そのため、かなり不安定な環境で過ごしていたことは確実でしょう。

宮廷や教会などで安定した職を得た上で、音楽家として活動する形態が通常であった時代です。

現在のように音楽家が自由な立場で活動すること自体が珍しいことでした。精神的にかなり追い詰められた状態で、数々の名作をつくったということになります。

モーツァルトは大バッハの音楽を吸収した?

父親と一緒に各地を移動する合間に有能な音楽家と交流して、多様な音楽の形態を学ぶ機会がありました。

例えば、自分の作曲した作品を検定したハイドンからは大きな賛辞を受けました。それだけでなくハイドン自身が受けたオペラの作曲依頼に対して、代わりにモーツァルトを推薦したほどです。

多数の作曲家から影響を受けたモーツァルトですが、そのなかでも大バッハ(ヨハン・ゼバスティアン・バッハ)には大きな影響を受けたようです。

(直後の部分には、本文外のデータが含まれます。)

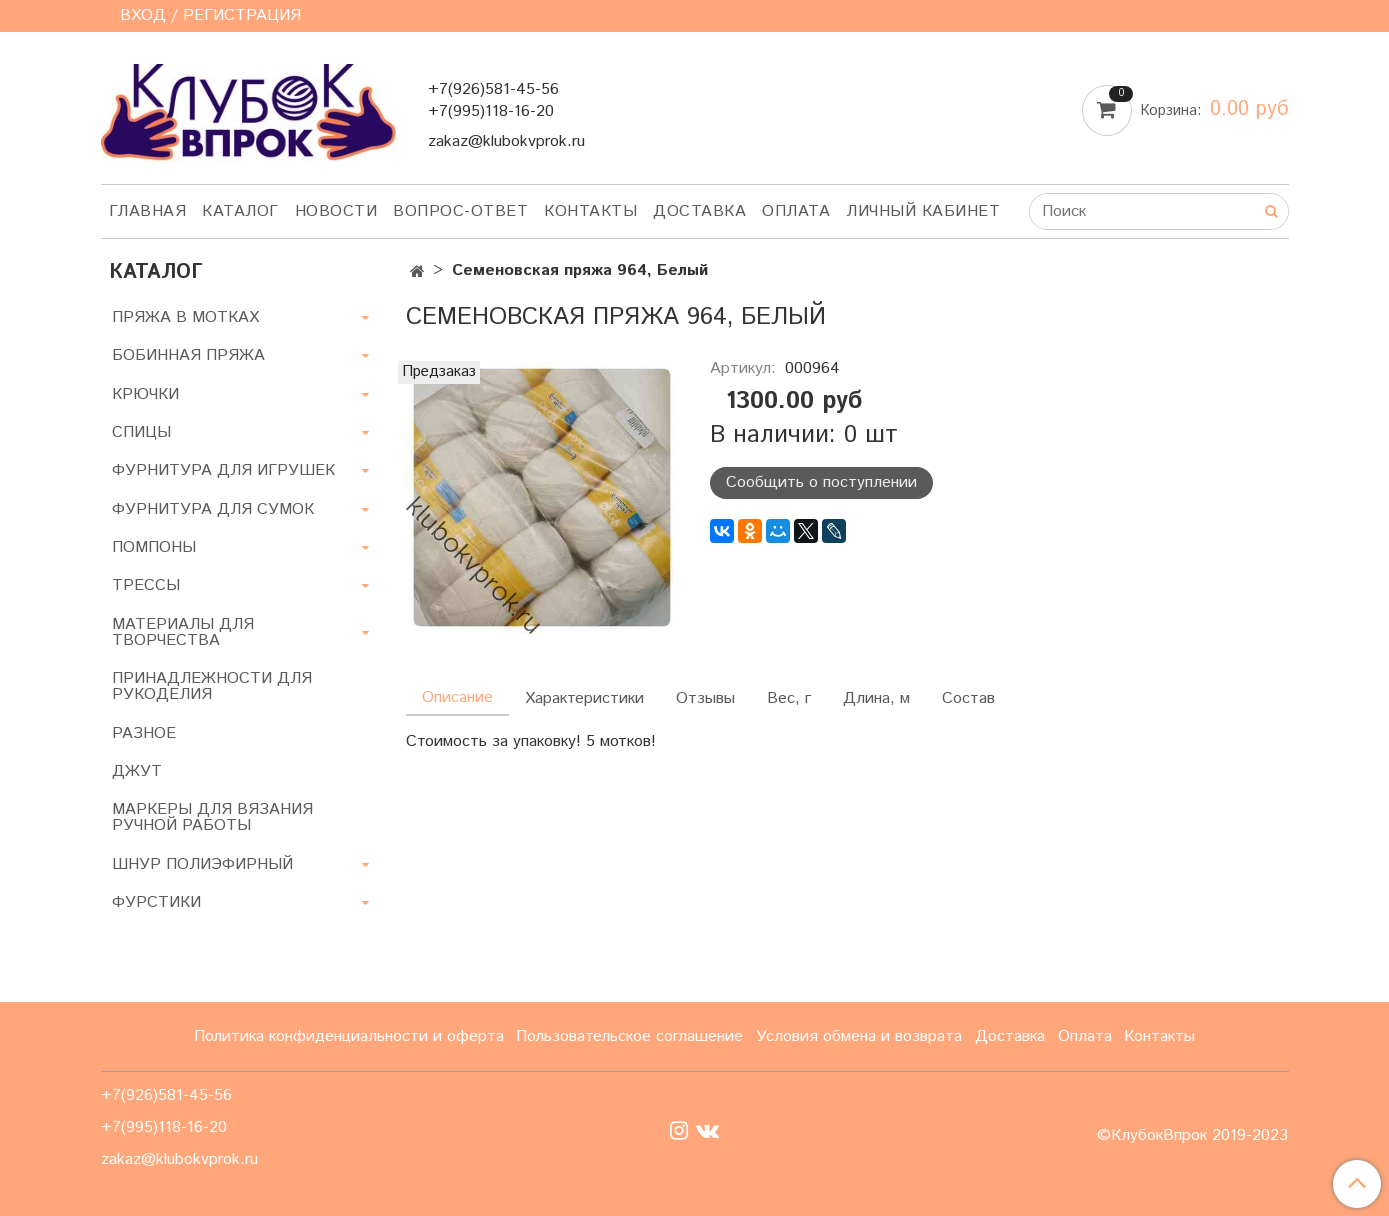 Image resolution: width=1389 pixels, height=1216 pixels. What do you see at coordinates (183, 632) in the screenshot?
I see `МАТЕРИАЛЫ ДЛЯ ТВОРЧЕСТВА` at bounding box center [183, 632].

皮肉なことに現在ほどの評価を受けていなかった大バッハの作品は、当時あまり知られていなかったようです。

大バッハの息子であるエマヌエル・バッハと親交のあった人物が催した音楽会で、はじめて大バッハの作品に触れたモーツァルトです。

その後6年間かけて大バッハの作品を研究して、自分のスタイルとして消化しました。

その影響はその後の彼の作品の数々から明確になっています。しかしバッハの音楽をそのまま自分の作品に取り込むことはなく、あくまで自分のスタイルの1つとして消化したということです。

当時はそれほど評価されていなかった大バッハの作品の魅力を理解できたということは、それまでの一般的な音楽スタイルだけにとらわれることのない敏感な感性を持っていたと言うことでしょう。

モーツァルトのかなり悲惨な晩年、そしてサリエリの存在

教会などで公の職についていないフリーランスのモーツァルトの晩年が、貧困と病気により悲惨であったとは知られています。

共同墓地に埋葬されたうえに死因も明確ではありません。

同時代の宮廷作曲家であり宮廷楽長という高い地位にいたアントニオ・サリエリが、毒殺したという噂が死後にたちました。

この人物の経歴からすると考えづらい状況であるため、最近ではサリエリを再評価する動きも一部であるようです。

教育者としても著名であったサリエリの指導を受けた弟子のなかには、モーツァルトの息子やベートーヴェン、シューベルト、リストなどが含まれています。